Wer soll die Menschheit dazu bringen?

„Der 1,5-Grad-Bericht stellt sich leider nicht der Diskussion, wie ambitionierte, 1,5-Grad-kompatible Klimapolitik in einer Situation geopolitischen Chaos‘ und gegen mächtige Lobbygruppen der fossilen Energieträger durchgesetzt werden kann, die sich mit populistischen Klimawandelleugnern verbünden“, bedauert Politikwissenschaftler Axel Michaelowa von der Universität Zürich.

Wie sieht es in Deutschland aus?

Die Bundesrepublik hängt ihren Zielen hinterher – dem nationalen Klimaschutzziel für 2020, aber auch bestimmten verbindlichen EU-Zielen. Zwar kommen 35 Prozent des Stroms aus erneuerbaren Energien wie Wind und Sonne, aber viel auch weiter aus Kohlekraftwerken. Wann die vom Netz gehen sollen, darüber verhandelt gerade eine Kommission aus Klimaschützern, Politik und Wirtschaft. Ende des Jahres soll sie ein Ergebnis vorlegen. Auch über eine Reduktion des CO2-Ausstoßes im Verkehr beraten Experten gerade. 2019 soll das erste Klimaschutz-Gesetz kommen.
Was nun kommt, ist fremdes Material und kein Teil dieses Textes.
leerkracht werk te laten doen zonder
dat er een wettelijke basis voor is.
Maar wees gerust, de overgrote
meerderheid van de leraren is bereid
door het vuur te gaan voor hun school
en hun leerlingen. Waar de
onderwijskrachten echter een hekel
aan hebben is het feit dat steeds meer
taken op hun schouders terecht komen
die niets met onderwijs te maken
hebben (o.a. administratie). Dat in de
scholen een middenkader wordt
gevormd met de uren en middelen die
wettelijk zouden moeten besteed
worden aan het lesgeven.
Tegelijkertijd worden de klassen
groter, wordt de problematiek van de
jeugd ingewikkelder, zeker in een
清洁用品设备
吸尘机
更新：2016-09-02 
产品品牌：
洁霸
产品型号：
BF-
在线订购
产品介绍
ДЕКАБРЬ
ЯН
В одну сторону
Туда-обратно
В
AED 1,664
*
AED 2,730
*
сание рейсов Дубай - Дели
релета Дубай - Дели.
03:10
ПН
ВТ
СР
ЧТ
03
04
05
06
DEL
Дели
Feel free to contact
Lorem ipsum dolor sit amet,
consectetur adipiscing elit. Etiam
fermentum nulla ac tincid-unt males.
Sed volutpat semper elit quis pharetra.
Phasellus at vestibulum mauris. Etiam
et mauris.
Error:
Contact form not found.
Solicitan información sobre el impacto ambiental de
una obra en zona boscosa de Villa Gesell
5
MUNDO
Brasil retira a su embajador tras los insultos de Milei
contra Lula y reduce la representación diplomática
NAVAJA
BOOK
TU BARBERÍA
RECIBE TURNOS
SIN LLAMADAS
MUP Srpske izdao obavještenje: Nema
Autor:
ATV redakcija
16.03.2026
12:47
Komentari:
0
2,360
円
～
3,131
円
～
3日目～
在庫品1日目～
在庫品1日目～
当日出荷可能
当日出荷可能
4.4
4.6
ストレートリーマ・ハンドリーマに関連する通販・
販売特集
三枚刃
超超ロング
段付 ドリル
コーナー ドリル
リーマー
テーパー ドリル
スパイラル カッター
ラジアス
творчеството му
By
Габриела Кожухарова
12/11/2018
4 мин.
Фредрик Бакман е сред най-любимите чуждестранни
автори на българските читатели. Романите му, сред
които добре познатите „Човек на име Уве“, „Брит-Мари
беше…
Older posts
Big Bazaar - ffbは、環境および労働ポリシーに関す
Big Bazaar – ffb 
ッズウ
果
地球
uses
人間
Und in der Europäischen Union?

Die EU-Staaten haben im Rahmen des Paris-Abkommens gemeinsame Ziele vorgelegt. Die sollen planmäßig 2020 nachgeschärft werden. Derzeit gibt es viel Kritik daran, dass einige Staaten – darunter Deutschland – nicht schon im Dezember zur Klimakonferenz im polnischen Kattowitz ehrgeizigere Ziele beschließen wollen. Um den Klimaschutz geht es auch in der hitzig geführten Debatte um strengere CO2-Grenzwerte für Autos in der EU, darüber wollten die EU-Umweltminister an diesem Dienstag in Brüssel verhandeln.

Wo gibt es Lichtblicke?

Die Technik ist vorhanden – allein der politische und gesellschaftliche Wille fehlt, sagen Experten immer wieder. „Erneuerbare Energien drängen Kohle aus Märkten wie Indien und China, was vor fünf Jahren niemand für möglich gehalten hätte“, sagt Niklas Höhne von der Universität Wageningen und nennt weitere Beispiele: „In nur fünf Jahren hat Norwegen Elektroautos zum neuen Standard gemacht, 50 Prozent der Neuanmeldungen sind elektrisch. Die erste Stahlproduktion ohne fossile Brennstoffe hat in Schweden ihren Betrieb aufgenommen.“ Und ob Zufall oder nicht – an diesem Montag wurden zwei US-Ökonomen zu Wirtschaftsnobelpreisträgern gekürt, die zu Klimawandel und sauberem Wachstum forschen.

Wie reagiert die Recyclingbranche auf den Bericht?

Nach Auffassung des Entsorgerverbands bvse steckt vor allem im Kunststoffrecycling noch viel Potenzial für die Einsparung von klimaschädlichen CO2-Emissionen. So könne ein Kilogramm Recyclat, das Neuware ersetzt, bis zu 2,2 Kilogramm CO2äq einsparen. Deshalb sollte es für die eingesparten CO2-Emissionen auch eine Bonifizierung in Höhe der CO2-Zertifikate im Emissionshandel geben. „Das würde einen erheblichen Anreiz für mehr Recycling setzen und gleichzeitig helfen, den Ausstoß klimafeindlicher Emissionen zu senken“, meint bvse-Vizepräsident Herbert Snell.